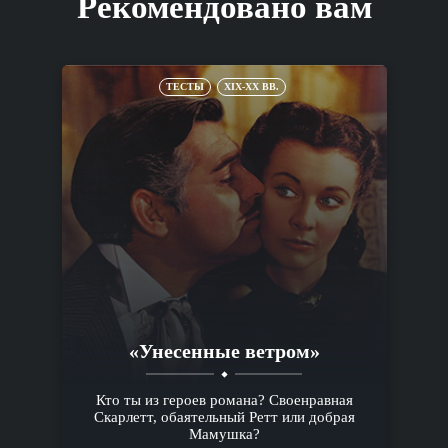
Рекомендовано вам
ТЕСТЫ
XIX-XX ВВ.
«Унесенные ветром»
Кто ты из героев романа? Своенравная
Скарлетт, обаятельный Ретт или добрая
Мамушка?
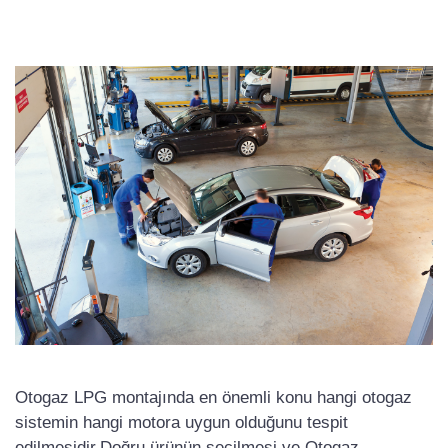
Otogaz LPG montajında en önemli konu hangi otogaz
sistemin hangi motora uygun olduğunu tespit
edilmesidir.Doğru ürünün seçilmesi ve Otogaz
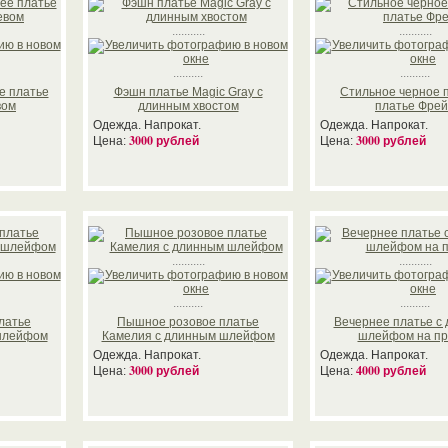
...........
...........
..........
..........
е платье
Фэшн платье Magic Gray с
Стильное черное
вом
длинным хвостом
платье Фре
Одежда. Напрокат.
Одежда. Напрокат.
3000 рублей
3000 рублей
Цена:
Цена:
...........
...........
..........
..........
латье
Пышное розовое платье
Вечернее платье с
шлейфом
Камелия с длинным шлейфом
шлейфом на пр
Одежда. Напрокат.
Одежда. Напрокат.
3000 рублей
4000 рублей
Цена:
Цена:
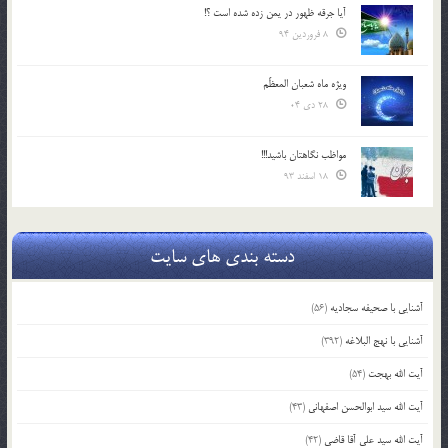
آیا جرقه ظهور در یمن زده شده است ؟!
8 فروردین 94
ویژه ماه شعبان المعظّم
28 دی 04
مواظب نگاهتان باشید!!!
18 اسفند 93
دسته بندی های سایت
آشنایی با صحیفه سجادیه
(56)
آشنایی با نهج البلاغه
(392)
آیت الله بهجت
(54)
آیت الله سید ابوالحسن اصفهانی
(43)
آیت الله سید علی آقا قاضی
(42)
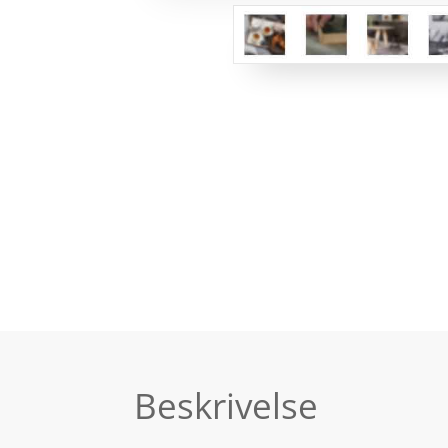
Beskrivelse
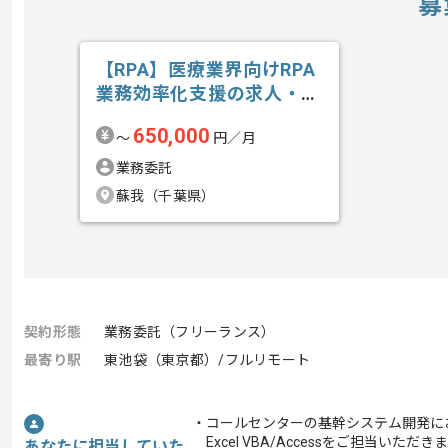
募
【RPA】医療業界向けRPA
業務効率化支援の求人・案
件
650,000
〜
円／月
業務委託
蘇我（千葉県）
契約形態
業務委託（フリーランス）
最寄り駅
東池袋（東京都）/フルリモート
・コールセンターの基幹システム開発に
Excel VBA/Accessをご担当いただき
あなたに担当していた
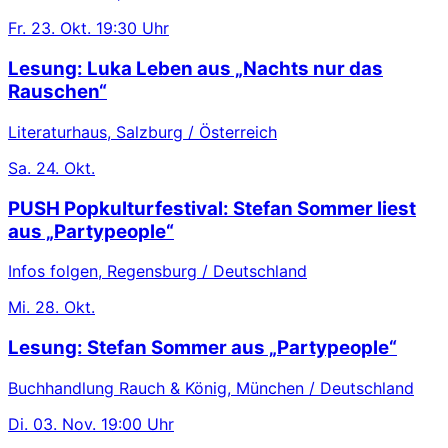
Fr.
23. Okt.
19:30 Uhr
Lesung: Luka Leben aus „Nachts nur das
Rauschen“
Literaturhaus, Salzburg / Österreich
Sa.
24. Okt.
PUSH Popkulturfestival: Stefan Sommer liest
aus „Partypeople“
Infos folgen, Regensburg / Deutschland
Mi.
28. Okt.
Lesung: Stefan Sommer aus „Partypeople“
Buchhandlung Rauch & König, München / Deutschland
Di.
03. Nov.
19:00 Uhr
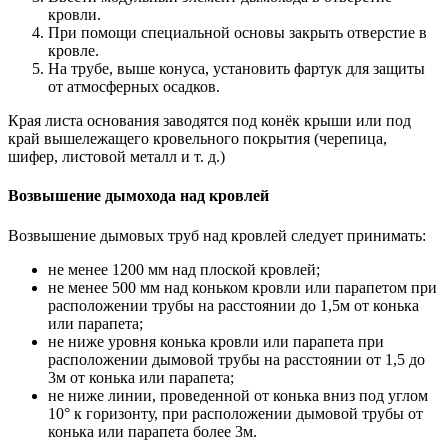
кровли.
При помощи специальной основы закрыть отверстие в
кровле.
На трубе, выше конуса, установить фартук для защиты
от атмосферных осадков.
Края листа основания заводятся под конёк крыши или под
край вышележащего кровельного покрытия (черепица,
шифер, листовой металл и т. д.)
Возвышение дымохода над кровлей
Возвышение дымовых труб над кровлей следует принимать:
не менее 1200 мм над плоской кровлей;
не менее 500 мм над коньком кровли или парапетом при
расположении трубы на расстоянии до 1,5м от конька
или парапета;
не ниже уровня конька кровли или парапета при
расположении дымовой трубы на расстоянии от 1,5 до
3м от конька или парапета;
не ниже линии, проведенной от конька вниз под углом
10° к горизонту, при расположении дымовой трубы от
конька или парапета более 3м.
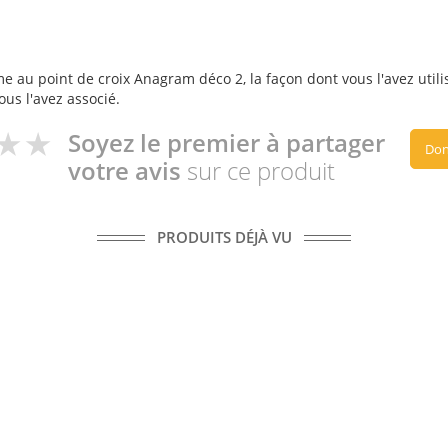
 au point de croix Anagram déco 2, la façon dont vous l'avez utilis
ous l'avez associé.
Soyez le premier à partager
Don
votre avis
sur ce produit
PRODUITS DÉJÀ VU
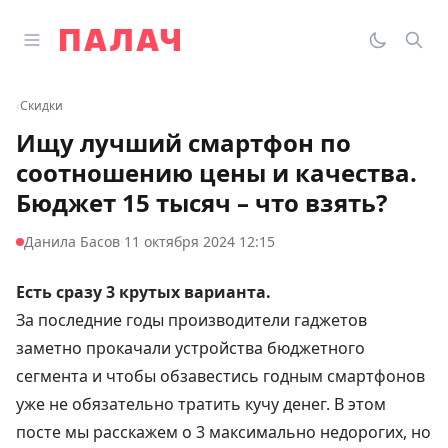
Перейти к содержимому
Открыть главное меню
Палач
Переклю
Пои
‹
Скидки
Ищу лучший смартфон по
соотношению цены и качества.
Бюджет 15 тысяч – что взять?
·
Данила Басов
11 октября 2024 12:15
Есть сразу 3 крутых варианта.
За последние годы производители гаджетов
заметно прокачали устройства бюджетного
сегмента и чтобы обзавестись годным смартфонов
уже не обязательно тратить кучу денег. В этом
посте мы расскажем о 3 максимально недорогих, но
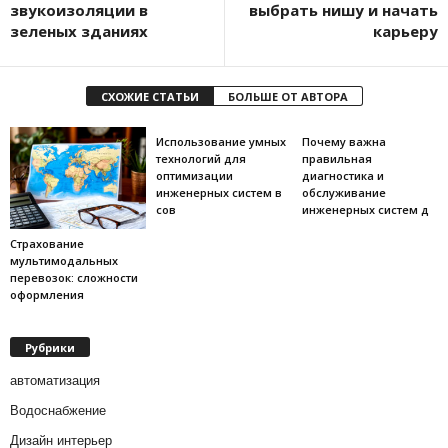
звукоизоляции в
выбрать нишу и начать
зеленых зданиях
карьеру
СХОЖИЕ СТАТЬИ
БОЛЬШЕ ОТ АВТОРА
Использование умных
Почему важна
технологий для
правильная
оптимизации
диагностика и
инженерных систем в
обслуживание
сов
инженерных систем д
Страхование
мультимодальных
перевозок: сложности
оформления
Рубрики
автоматизация
Водоснабжение
Дизайн интерьер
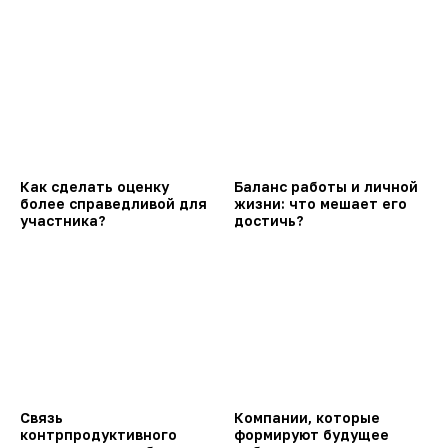
Как сделать оценку
Баланс работы и личной
более справедливой для
жизни: что мешает его
участника?
достичь?
Связь
Компании, которые
контрпродуктивного
формируют будущее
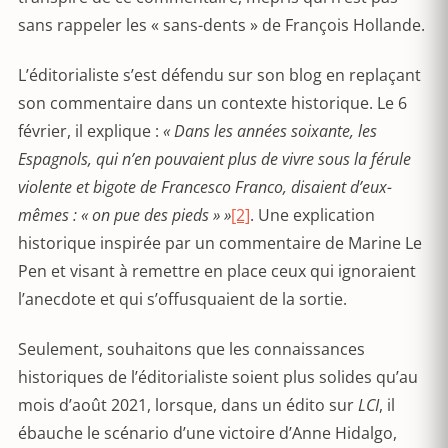
sans rappeler les « sans-dents » de François Hollande.
L’éditorialiste s’est défendu sur son blog en replaçant
son commentaire dans un contexte historique. Le 6
février, il explique :
« Dans les années soixante, les
Espagnols, qui n’en pouvaient plus de vivre sous la férule
violente et bigote de Francesco Franco, disaient d’eux-
mêmes : « on pue des pieds » »
[2]
. Une explication
historique inspirée par un commentaire de Marine Le
Pen et visant à remettre en place ceux qui ignoraient
l’anecdote et qui s’offusquaient de la sortie.
Seulement, souhaitons que les connaissances
historiques de l’éditorialiste soient plus solides qu’au
mois d’août 2021, lorsque, dans un édito sur
LCI
, il
ébauche le scénario d’une victoire d’Anne Hidalgo,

===

Your objective
Please state how many lines in the listing above hold the string "الله", and nothing more.

Solution
3